(Stored data entries)

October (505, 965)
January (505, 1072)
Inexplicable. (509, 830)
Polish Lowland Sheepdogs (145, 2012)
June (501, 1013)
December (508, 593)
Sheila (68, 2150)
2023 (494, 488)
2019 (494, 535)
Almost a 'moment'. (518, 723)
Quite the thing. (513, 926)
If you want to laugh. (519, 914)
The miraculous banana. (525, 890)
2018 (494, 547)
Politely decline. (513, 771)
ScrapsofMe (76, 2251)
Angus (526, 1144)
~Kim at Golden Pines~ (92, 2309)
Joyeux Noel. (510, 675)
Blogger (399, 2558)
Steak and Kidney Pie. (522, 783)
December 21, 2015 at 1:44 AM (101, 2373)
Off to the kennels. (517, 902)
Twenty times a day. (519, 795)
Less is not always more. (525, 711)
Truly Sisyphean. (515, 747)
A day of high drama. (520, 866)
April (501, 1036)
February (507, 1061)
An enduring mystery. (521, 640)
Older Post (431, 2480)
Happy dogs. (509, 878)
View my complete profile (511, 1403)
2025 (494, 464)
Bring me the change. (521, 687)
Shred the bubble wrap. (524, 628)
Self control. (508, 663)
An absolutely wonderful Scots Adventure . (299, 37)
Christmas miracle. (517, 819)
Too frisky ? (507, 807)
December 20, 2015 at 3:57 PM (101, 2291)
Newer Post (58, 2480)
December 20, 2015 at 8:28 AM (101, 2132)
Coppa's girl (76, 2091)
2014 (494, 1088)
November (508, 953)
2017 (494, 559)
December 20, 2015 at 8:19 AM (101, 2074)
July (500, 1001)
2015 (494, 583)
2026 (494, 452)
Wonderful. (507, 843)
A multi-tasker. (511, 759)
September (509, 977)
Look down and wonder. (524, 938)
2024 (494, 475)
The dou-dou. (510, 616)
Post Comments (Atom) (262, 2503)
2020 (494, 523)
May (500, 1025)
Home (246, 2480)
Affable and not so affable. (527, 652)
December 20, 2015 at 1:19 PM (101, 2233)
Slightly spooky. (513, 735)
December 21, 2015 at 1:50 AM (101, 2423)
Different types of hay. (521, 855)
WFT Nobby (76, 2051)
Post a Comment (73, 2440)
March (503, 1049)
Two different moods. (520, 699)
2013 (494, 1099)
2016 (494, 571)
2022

= WHAT YOU ARE ASKED TO DO =
Start at the line containing "Truly Sisyphean. (515, 747)" and copy each line through the last one in the records, exactly and with nothing added.

= TASK ANSWER =
Truly Sisyphean. (515, 747)
A day of high drama. (520, 866)
April (501, 1036)
February (507, 1061)
An enduring mystery. (521, 640)
Older Post (431, 2480)
Happy dogs. (509, 878)
View my complete profile (511, 1403)
2025 (494, 464)
Bring me the change. (521, 687)
Shred the bubble wrap. (524, 628)
Self control. (508, 663)
An absolutely wonderful Scots Adventure . (299, 37)
Christmas miracle. (517, 819)
Too frisky ? (507, 807)
December 20, 2015 at 3:57 PM (101, 2291)
Newer Post (58, 2480)
December 20, 2015 at 8:28 AM (101, 2132)
Coppa's girl (76, 2091)
2014 (494, 1088)
November (508, 953)
2017 (494, 559)
December 20, 2015 at 8:19 AM (101, 2074)
July (500, 1001)
2015 (494, 583)
2026 (494, 452)
Wonderful. (507, 843)
A multi-tasker. (511, 759)
September (509, 977)
Look down and wonder. (524, 938)
2024 (494, 475)
The dou-dou. (510, 616)
Post Comments (Atom) (262, 2503)
2020 (494, 523)
May (500, 1025)
Home (246, 2480)
Affable and not so affable. (527, 652)
December 20, 2015 at 1:19 PM (101, 2233)
Slightly spooky. (513, 735)
December 21, 2015 at 1:50 AM (101, 2423)
Different types of hay. (521, 855)
WFT Nobby (76, 2051)
Post a Comment (73, 2440)
March (503, 1049)
Two different moods. (520, 699)
2013 (494, 1099)
2016 (494, 571)
2022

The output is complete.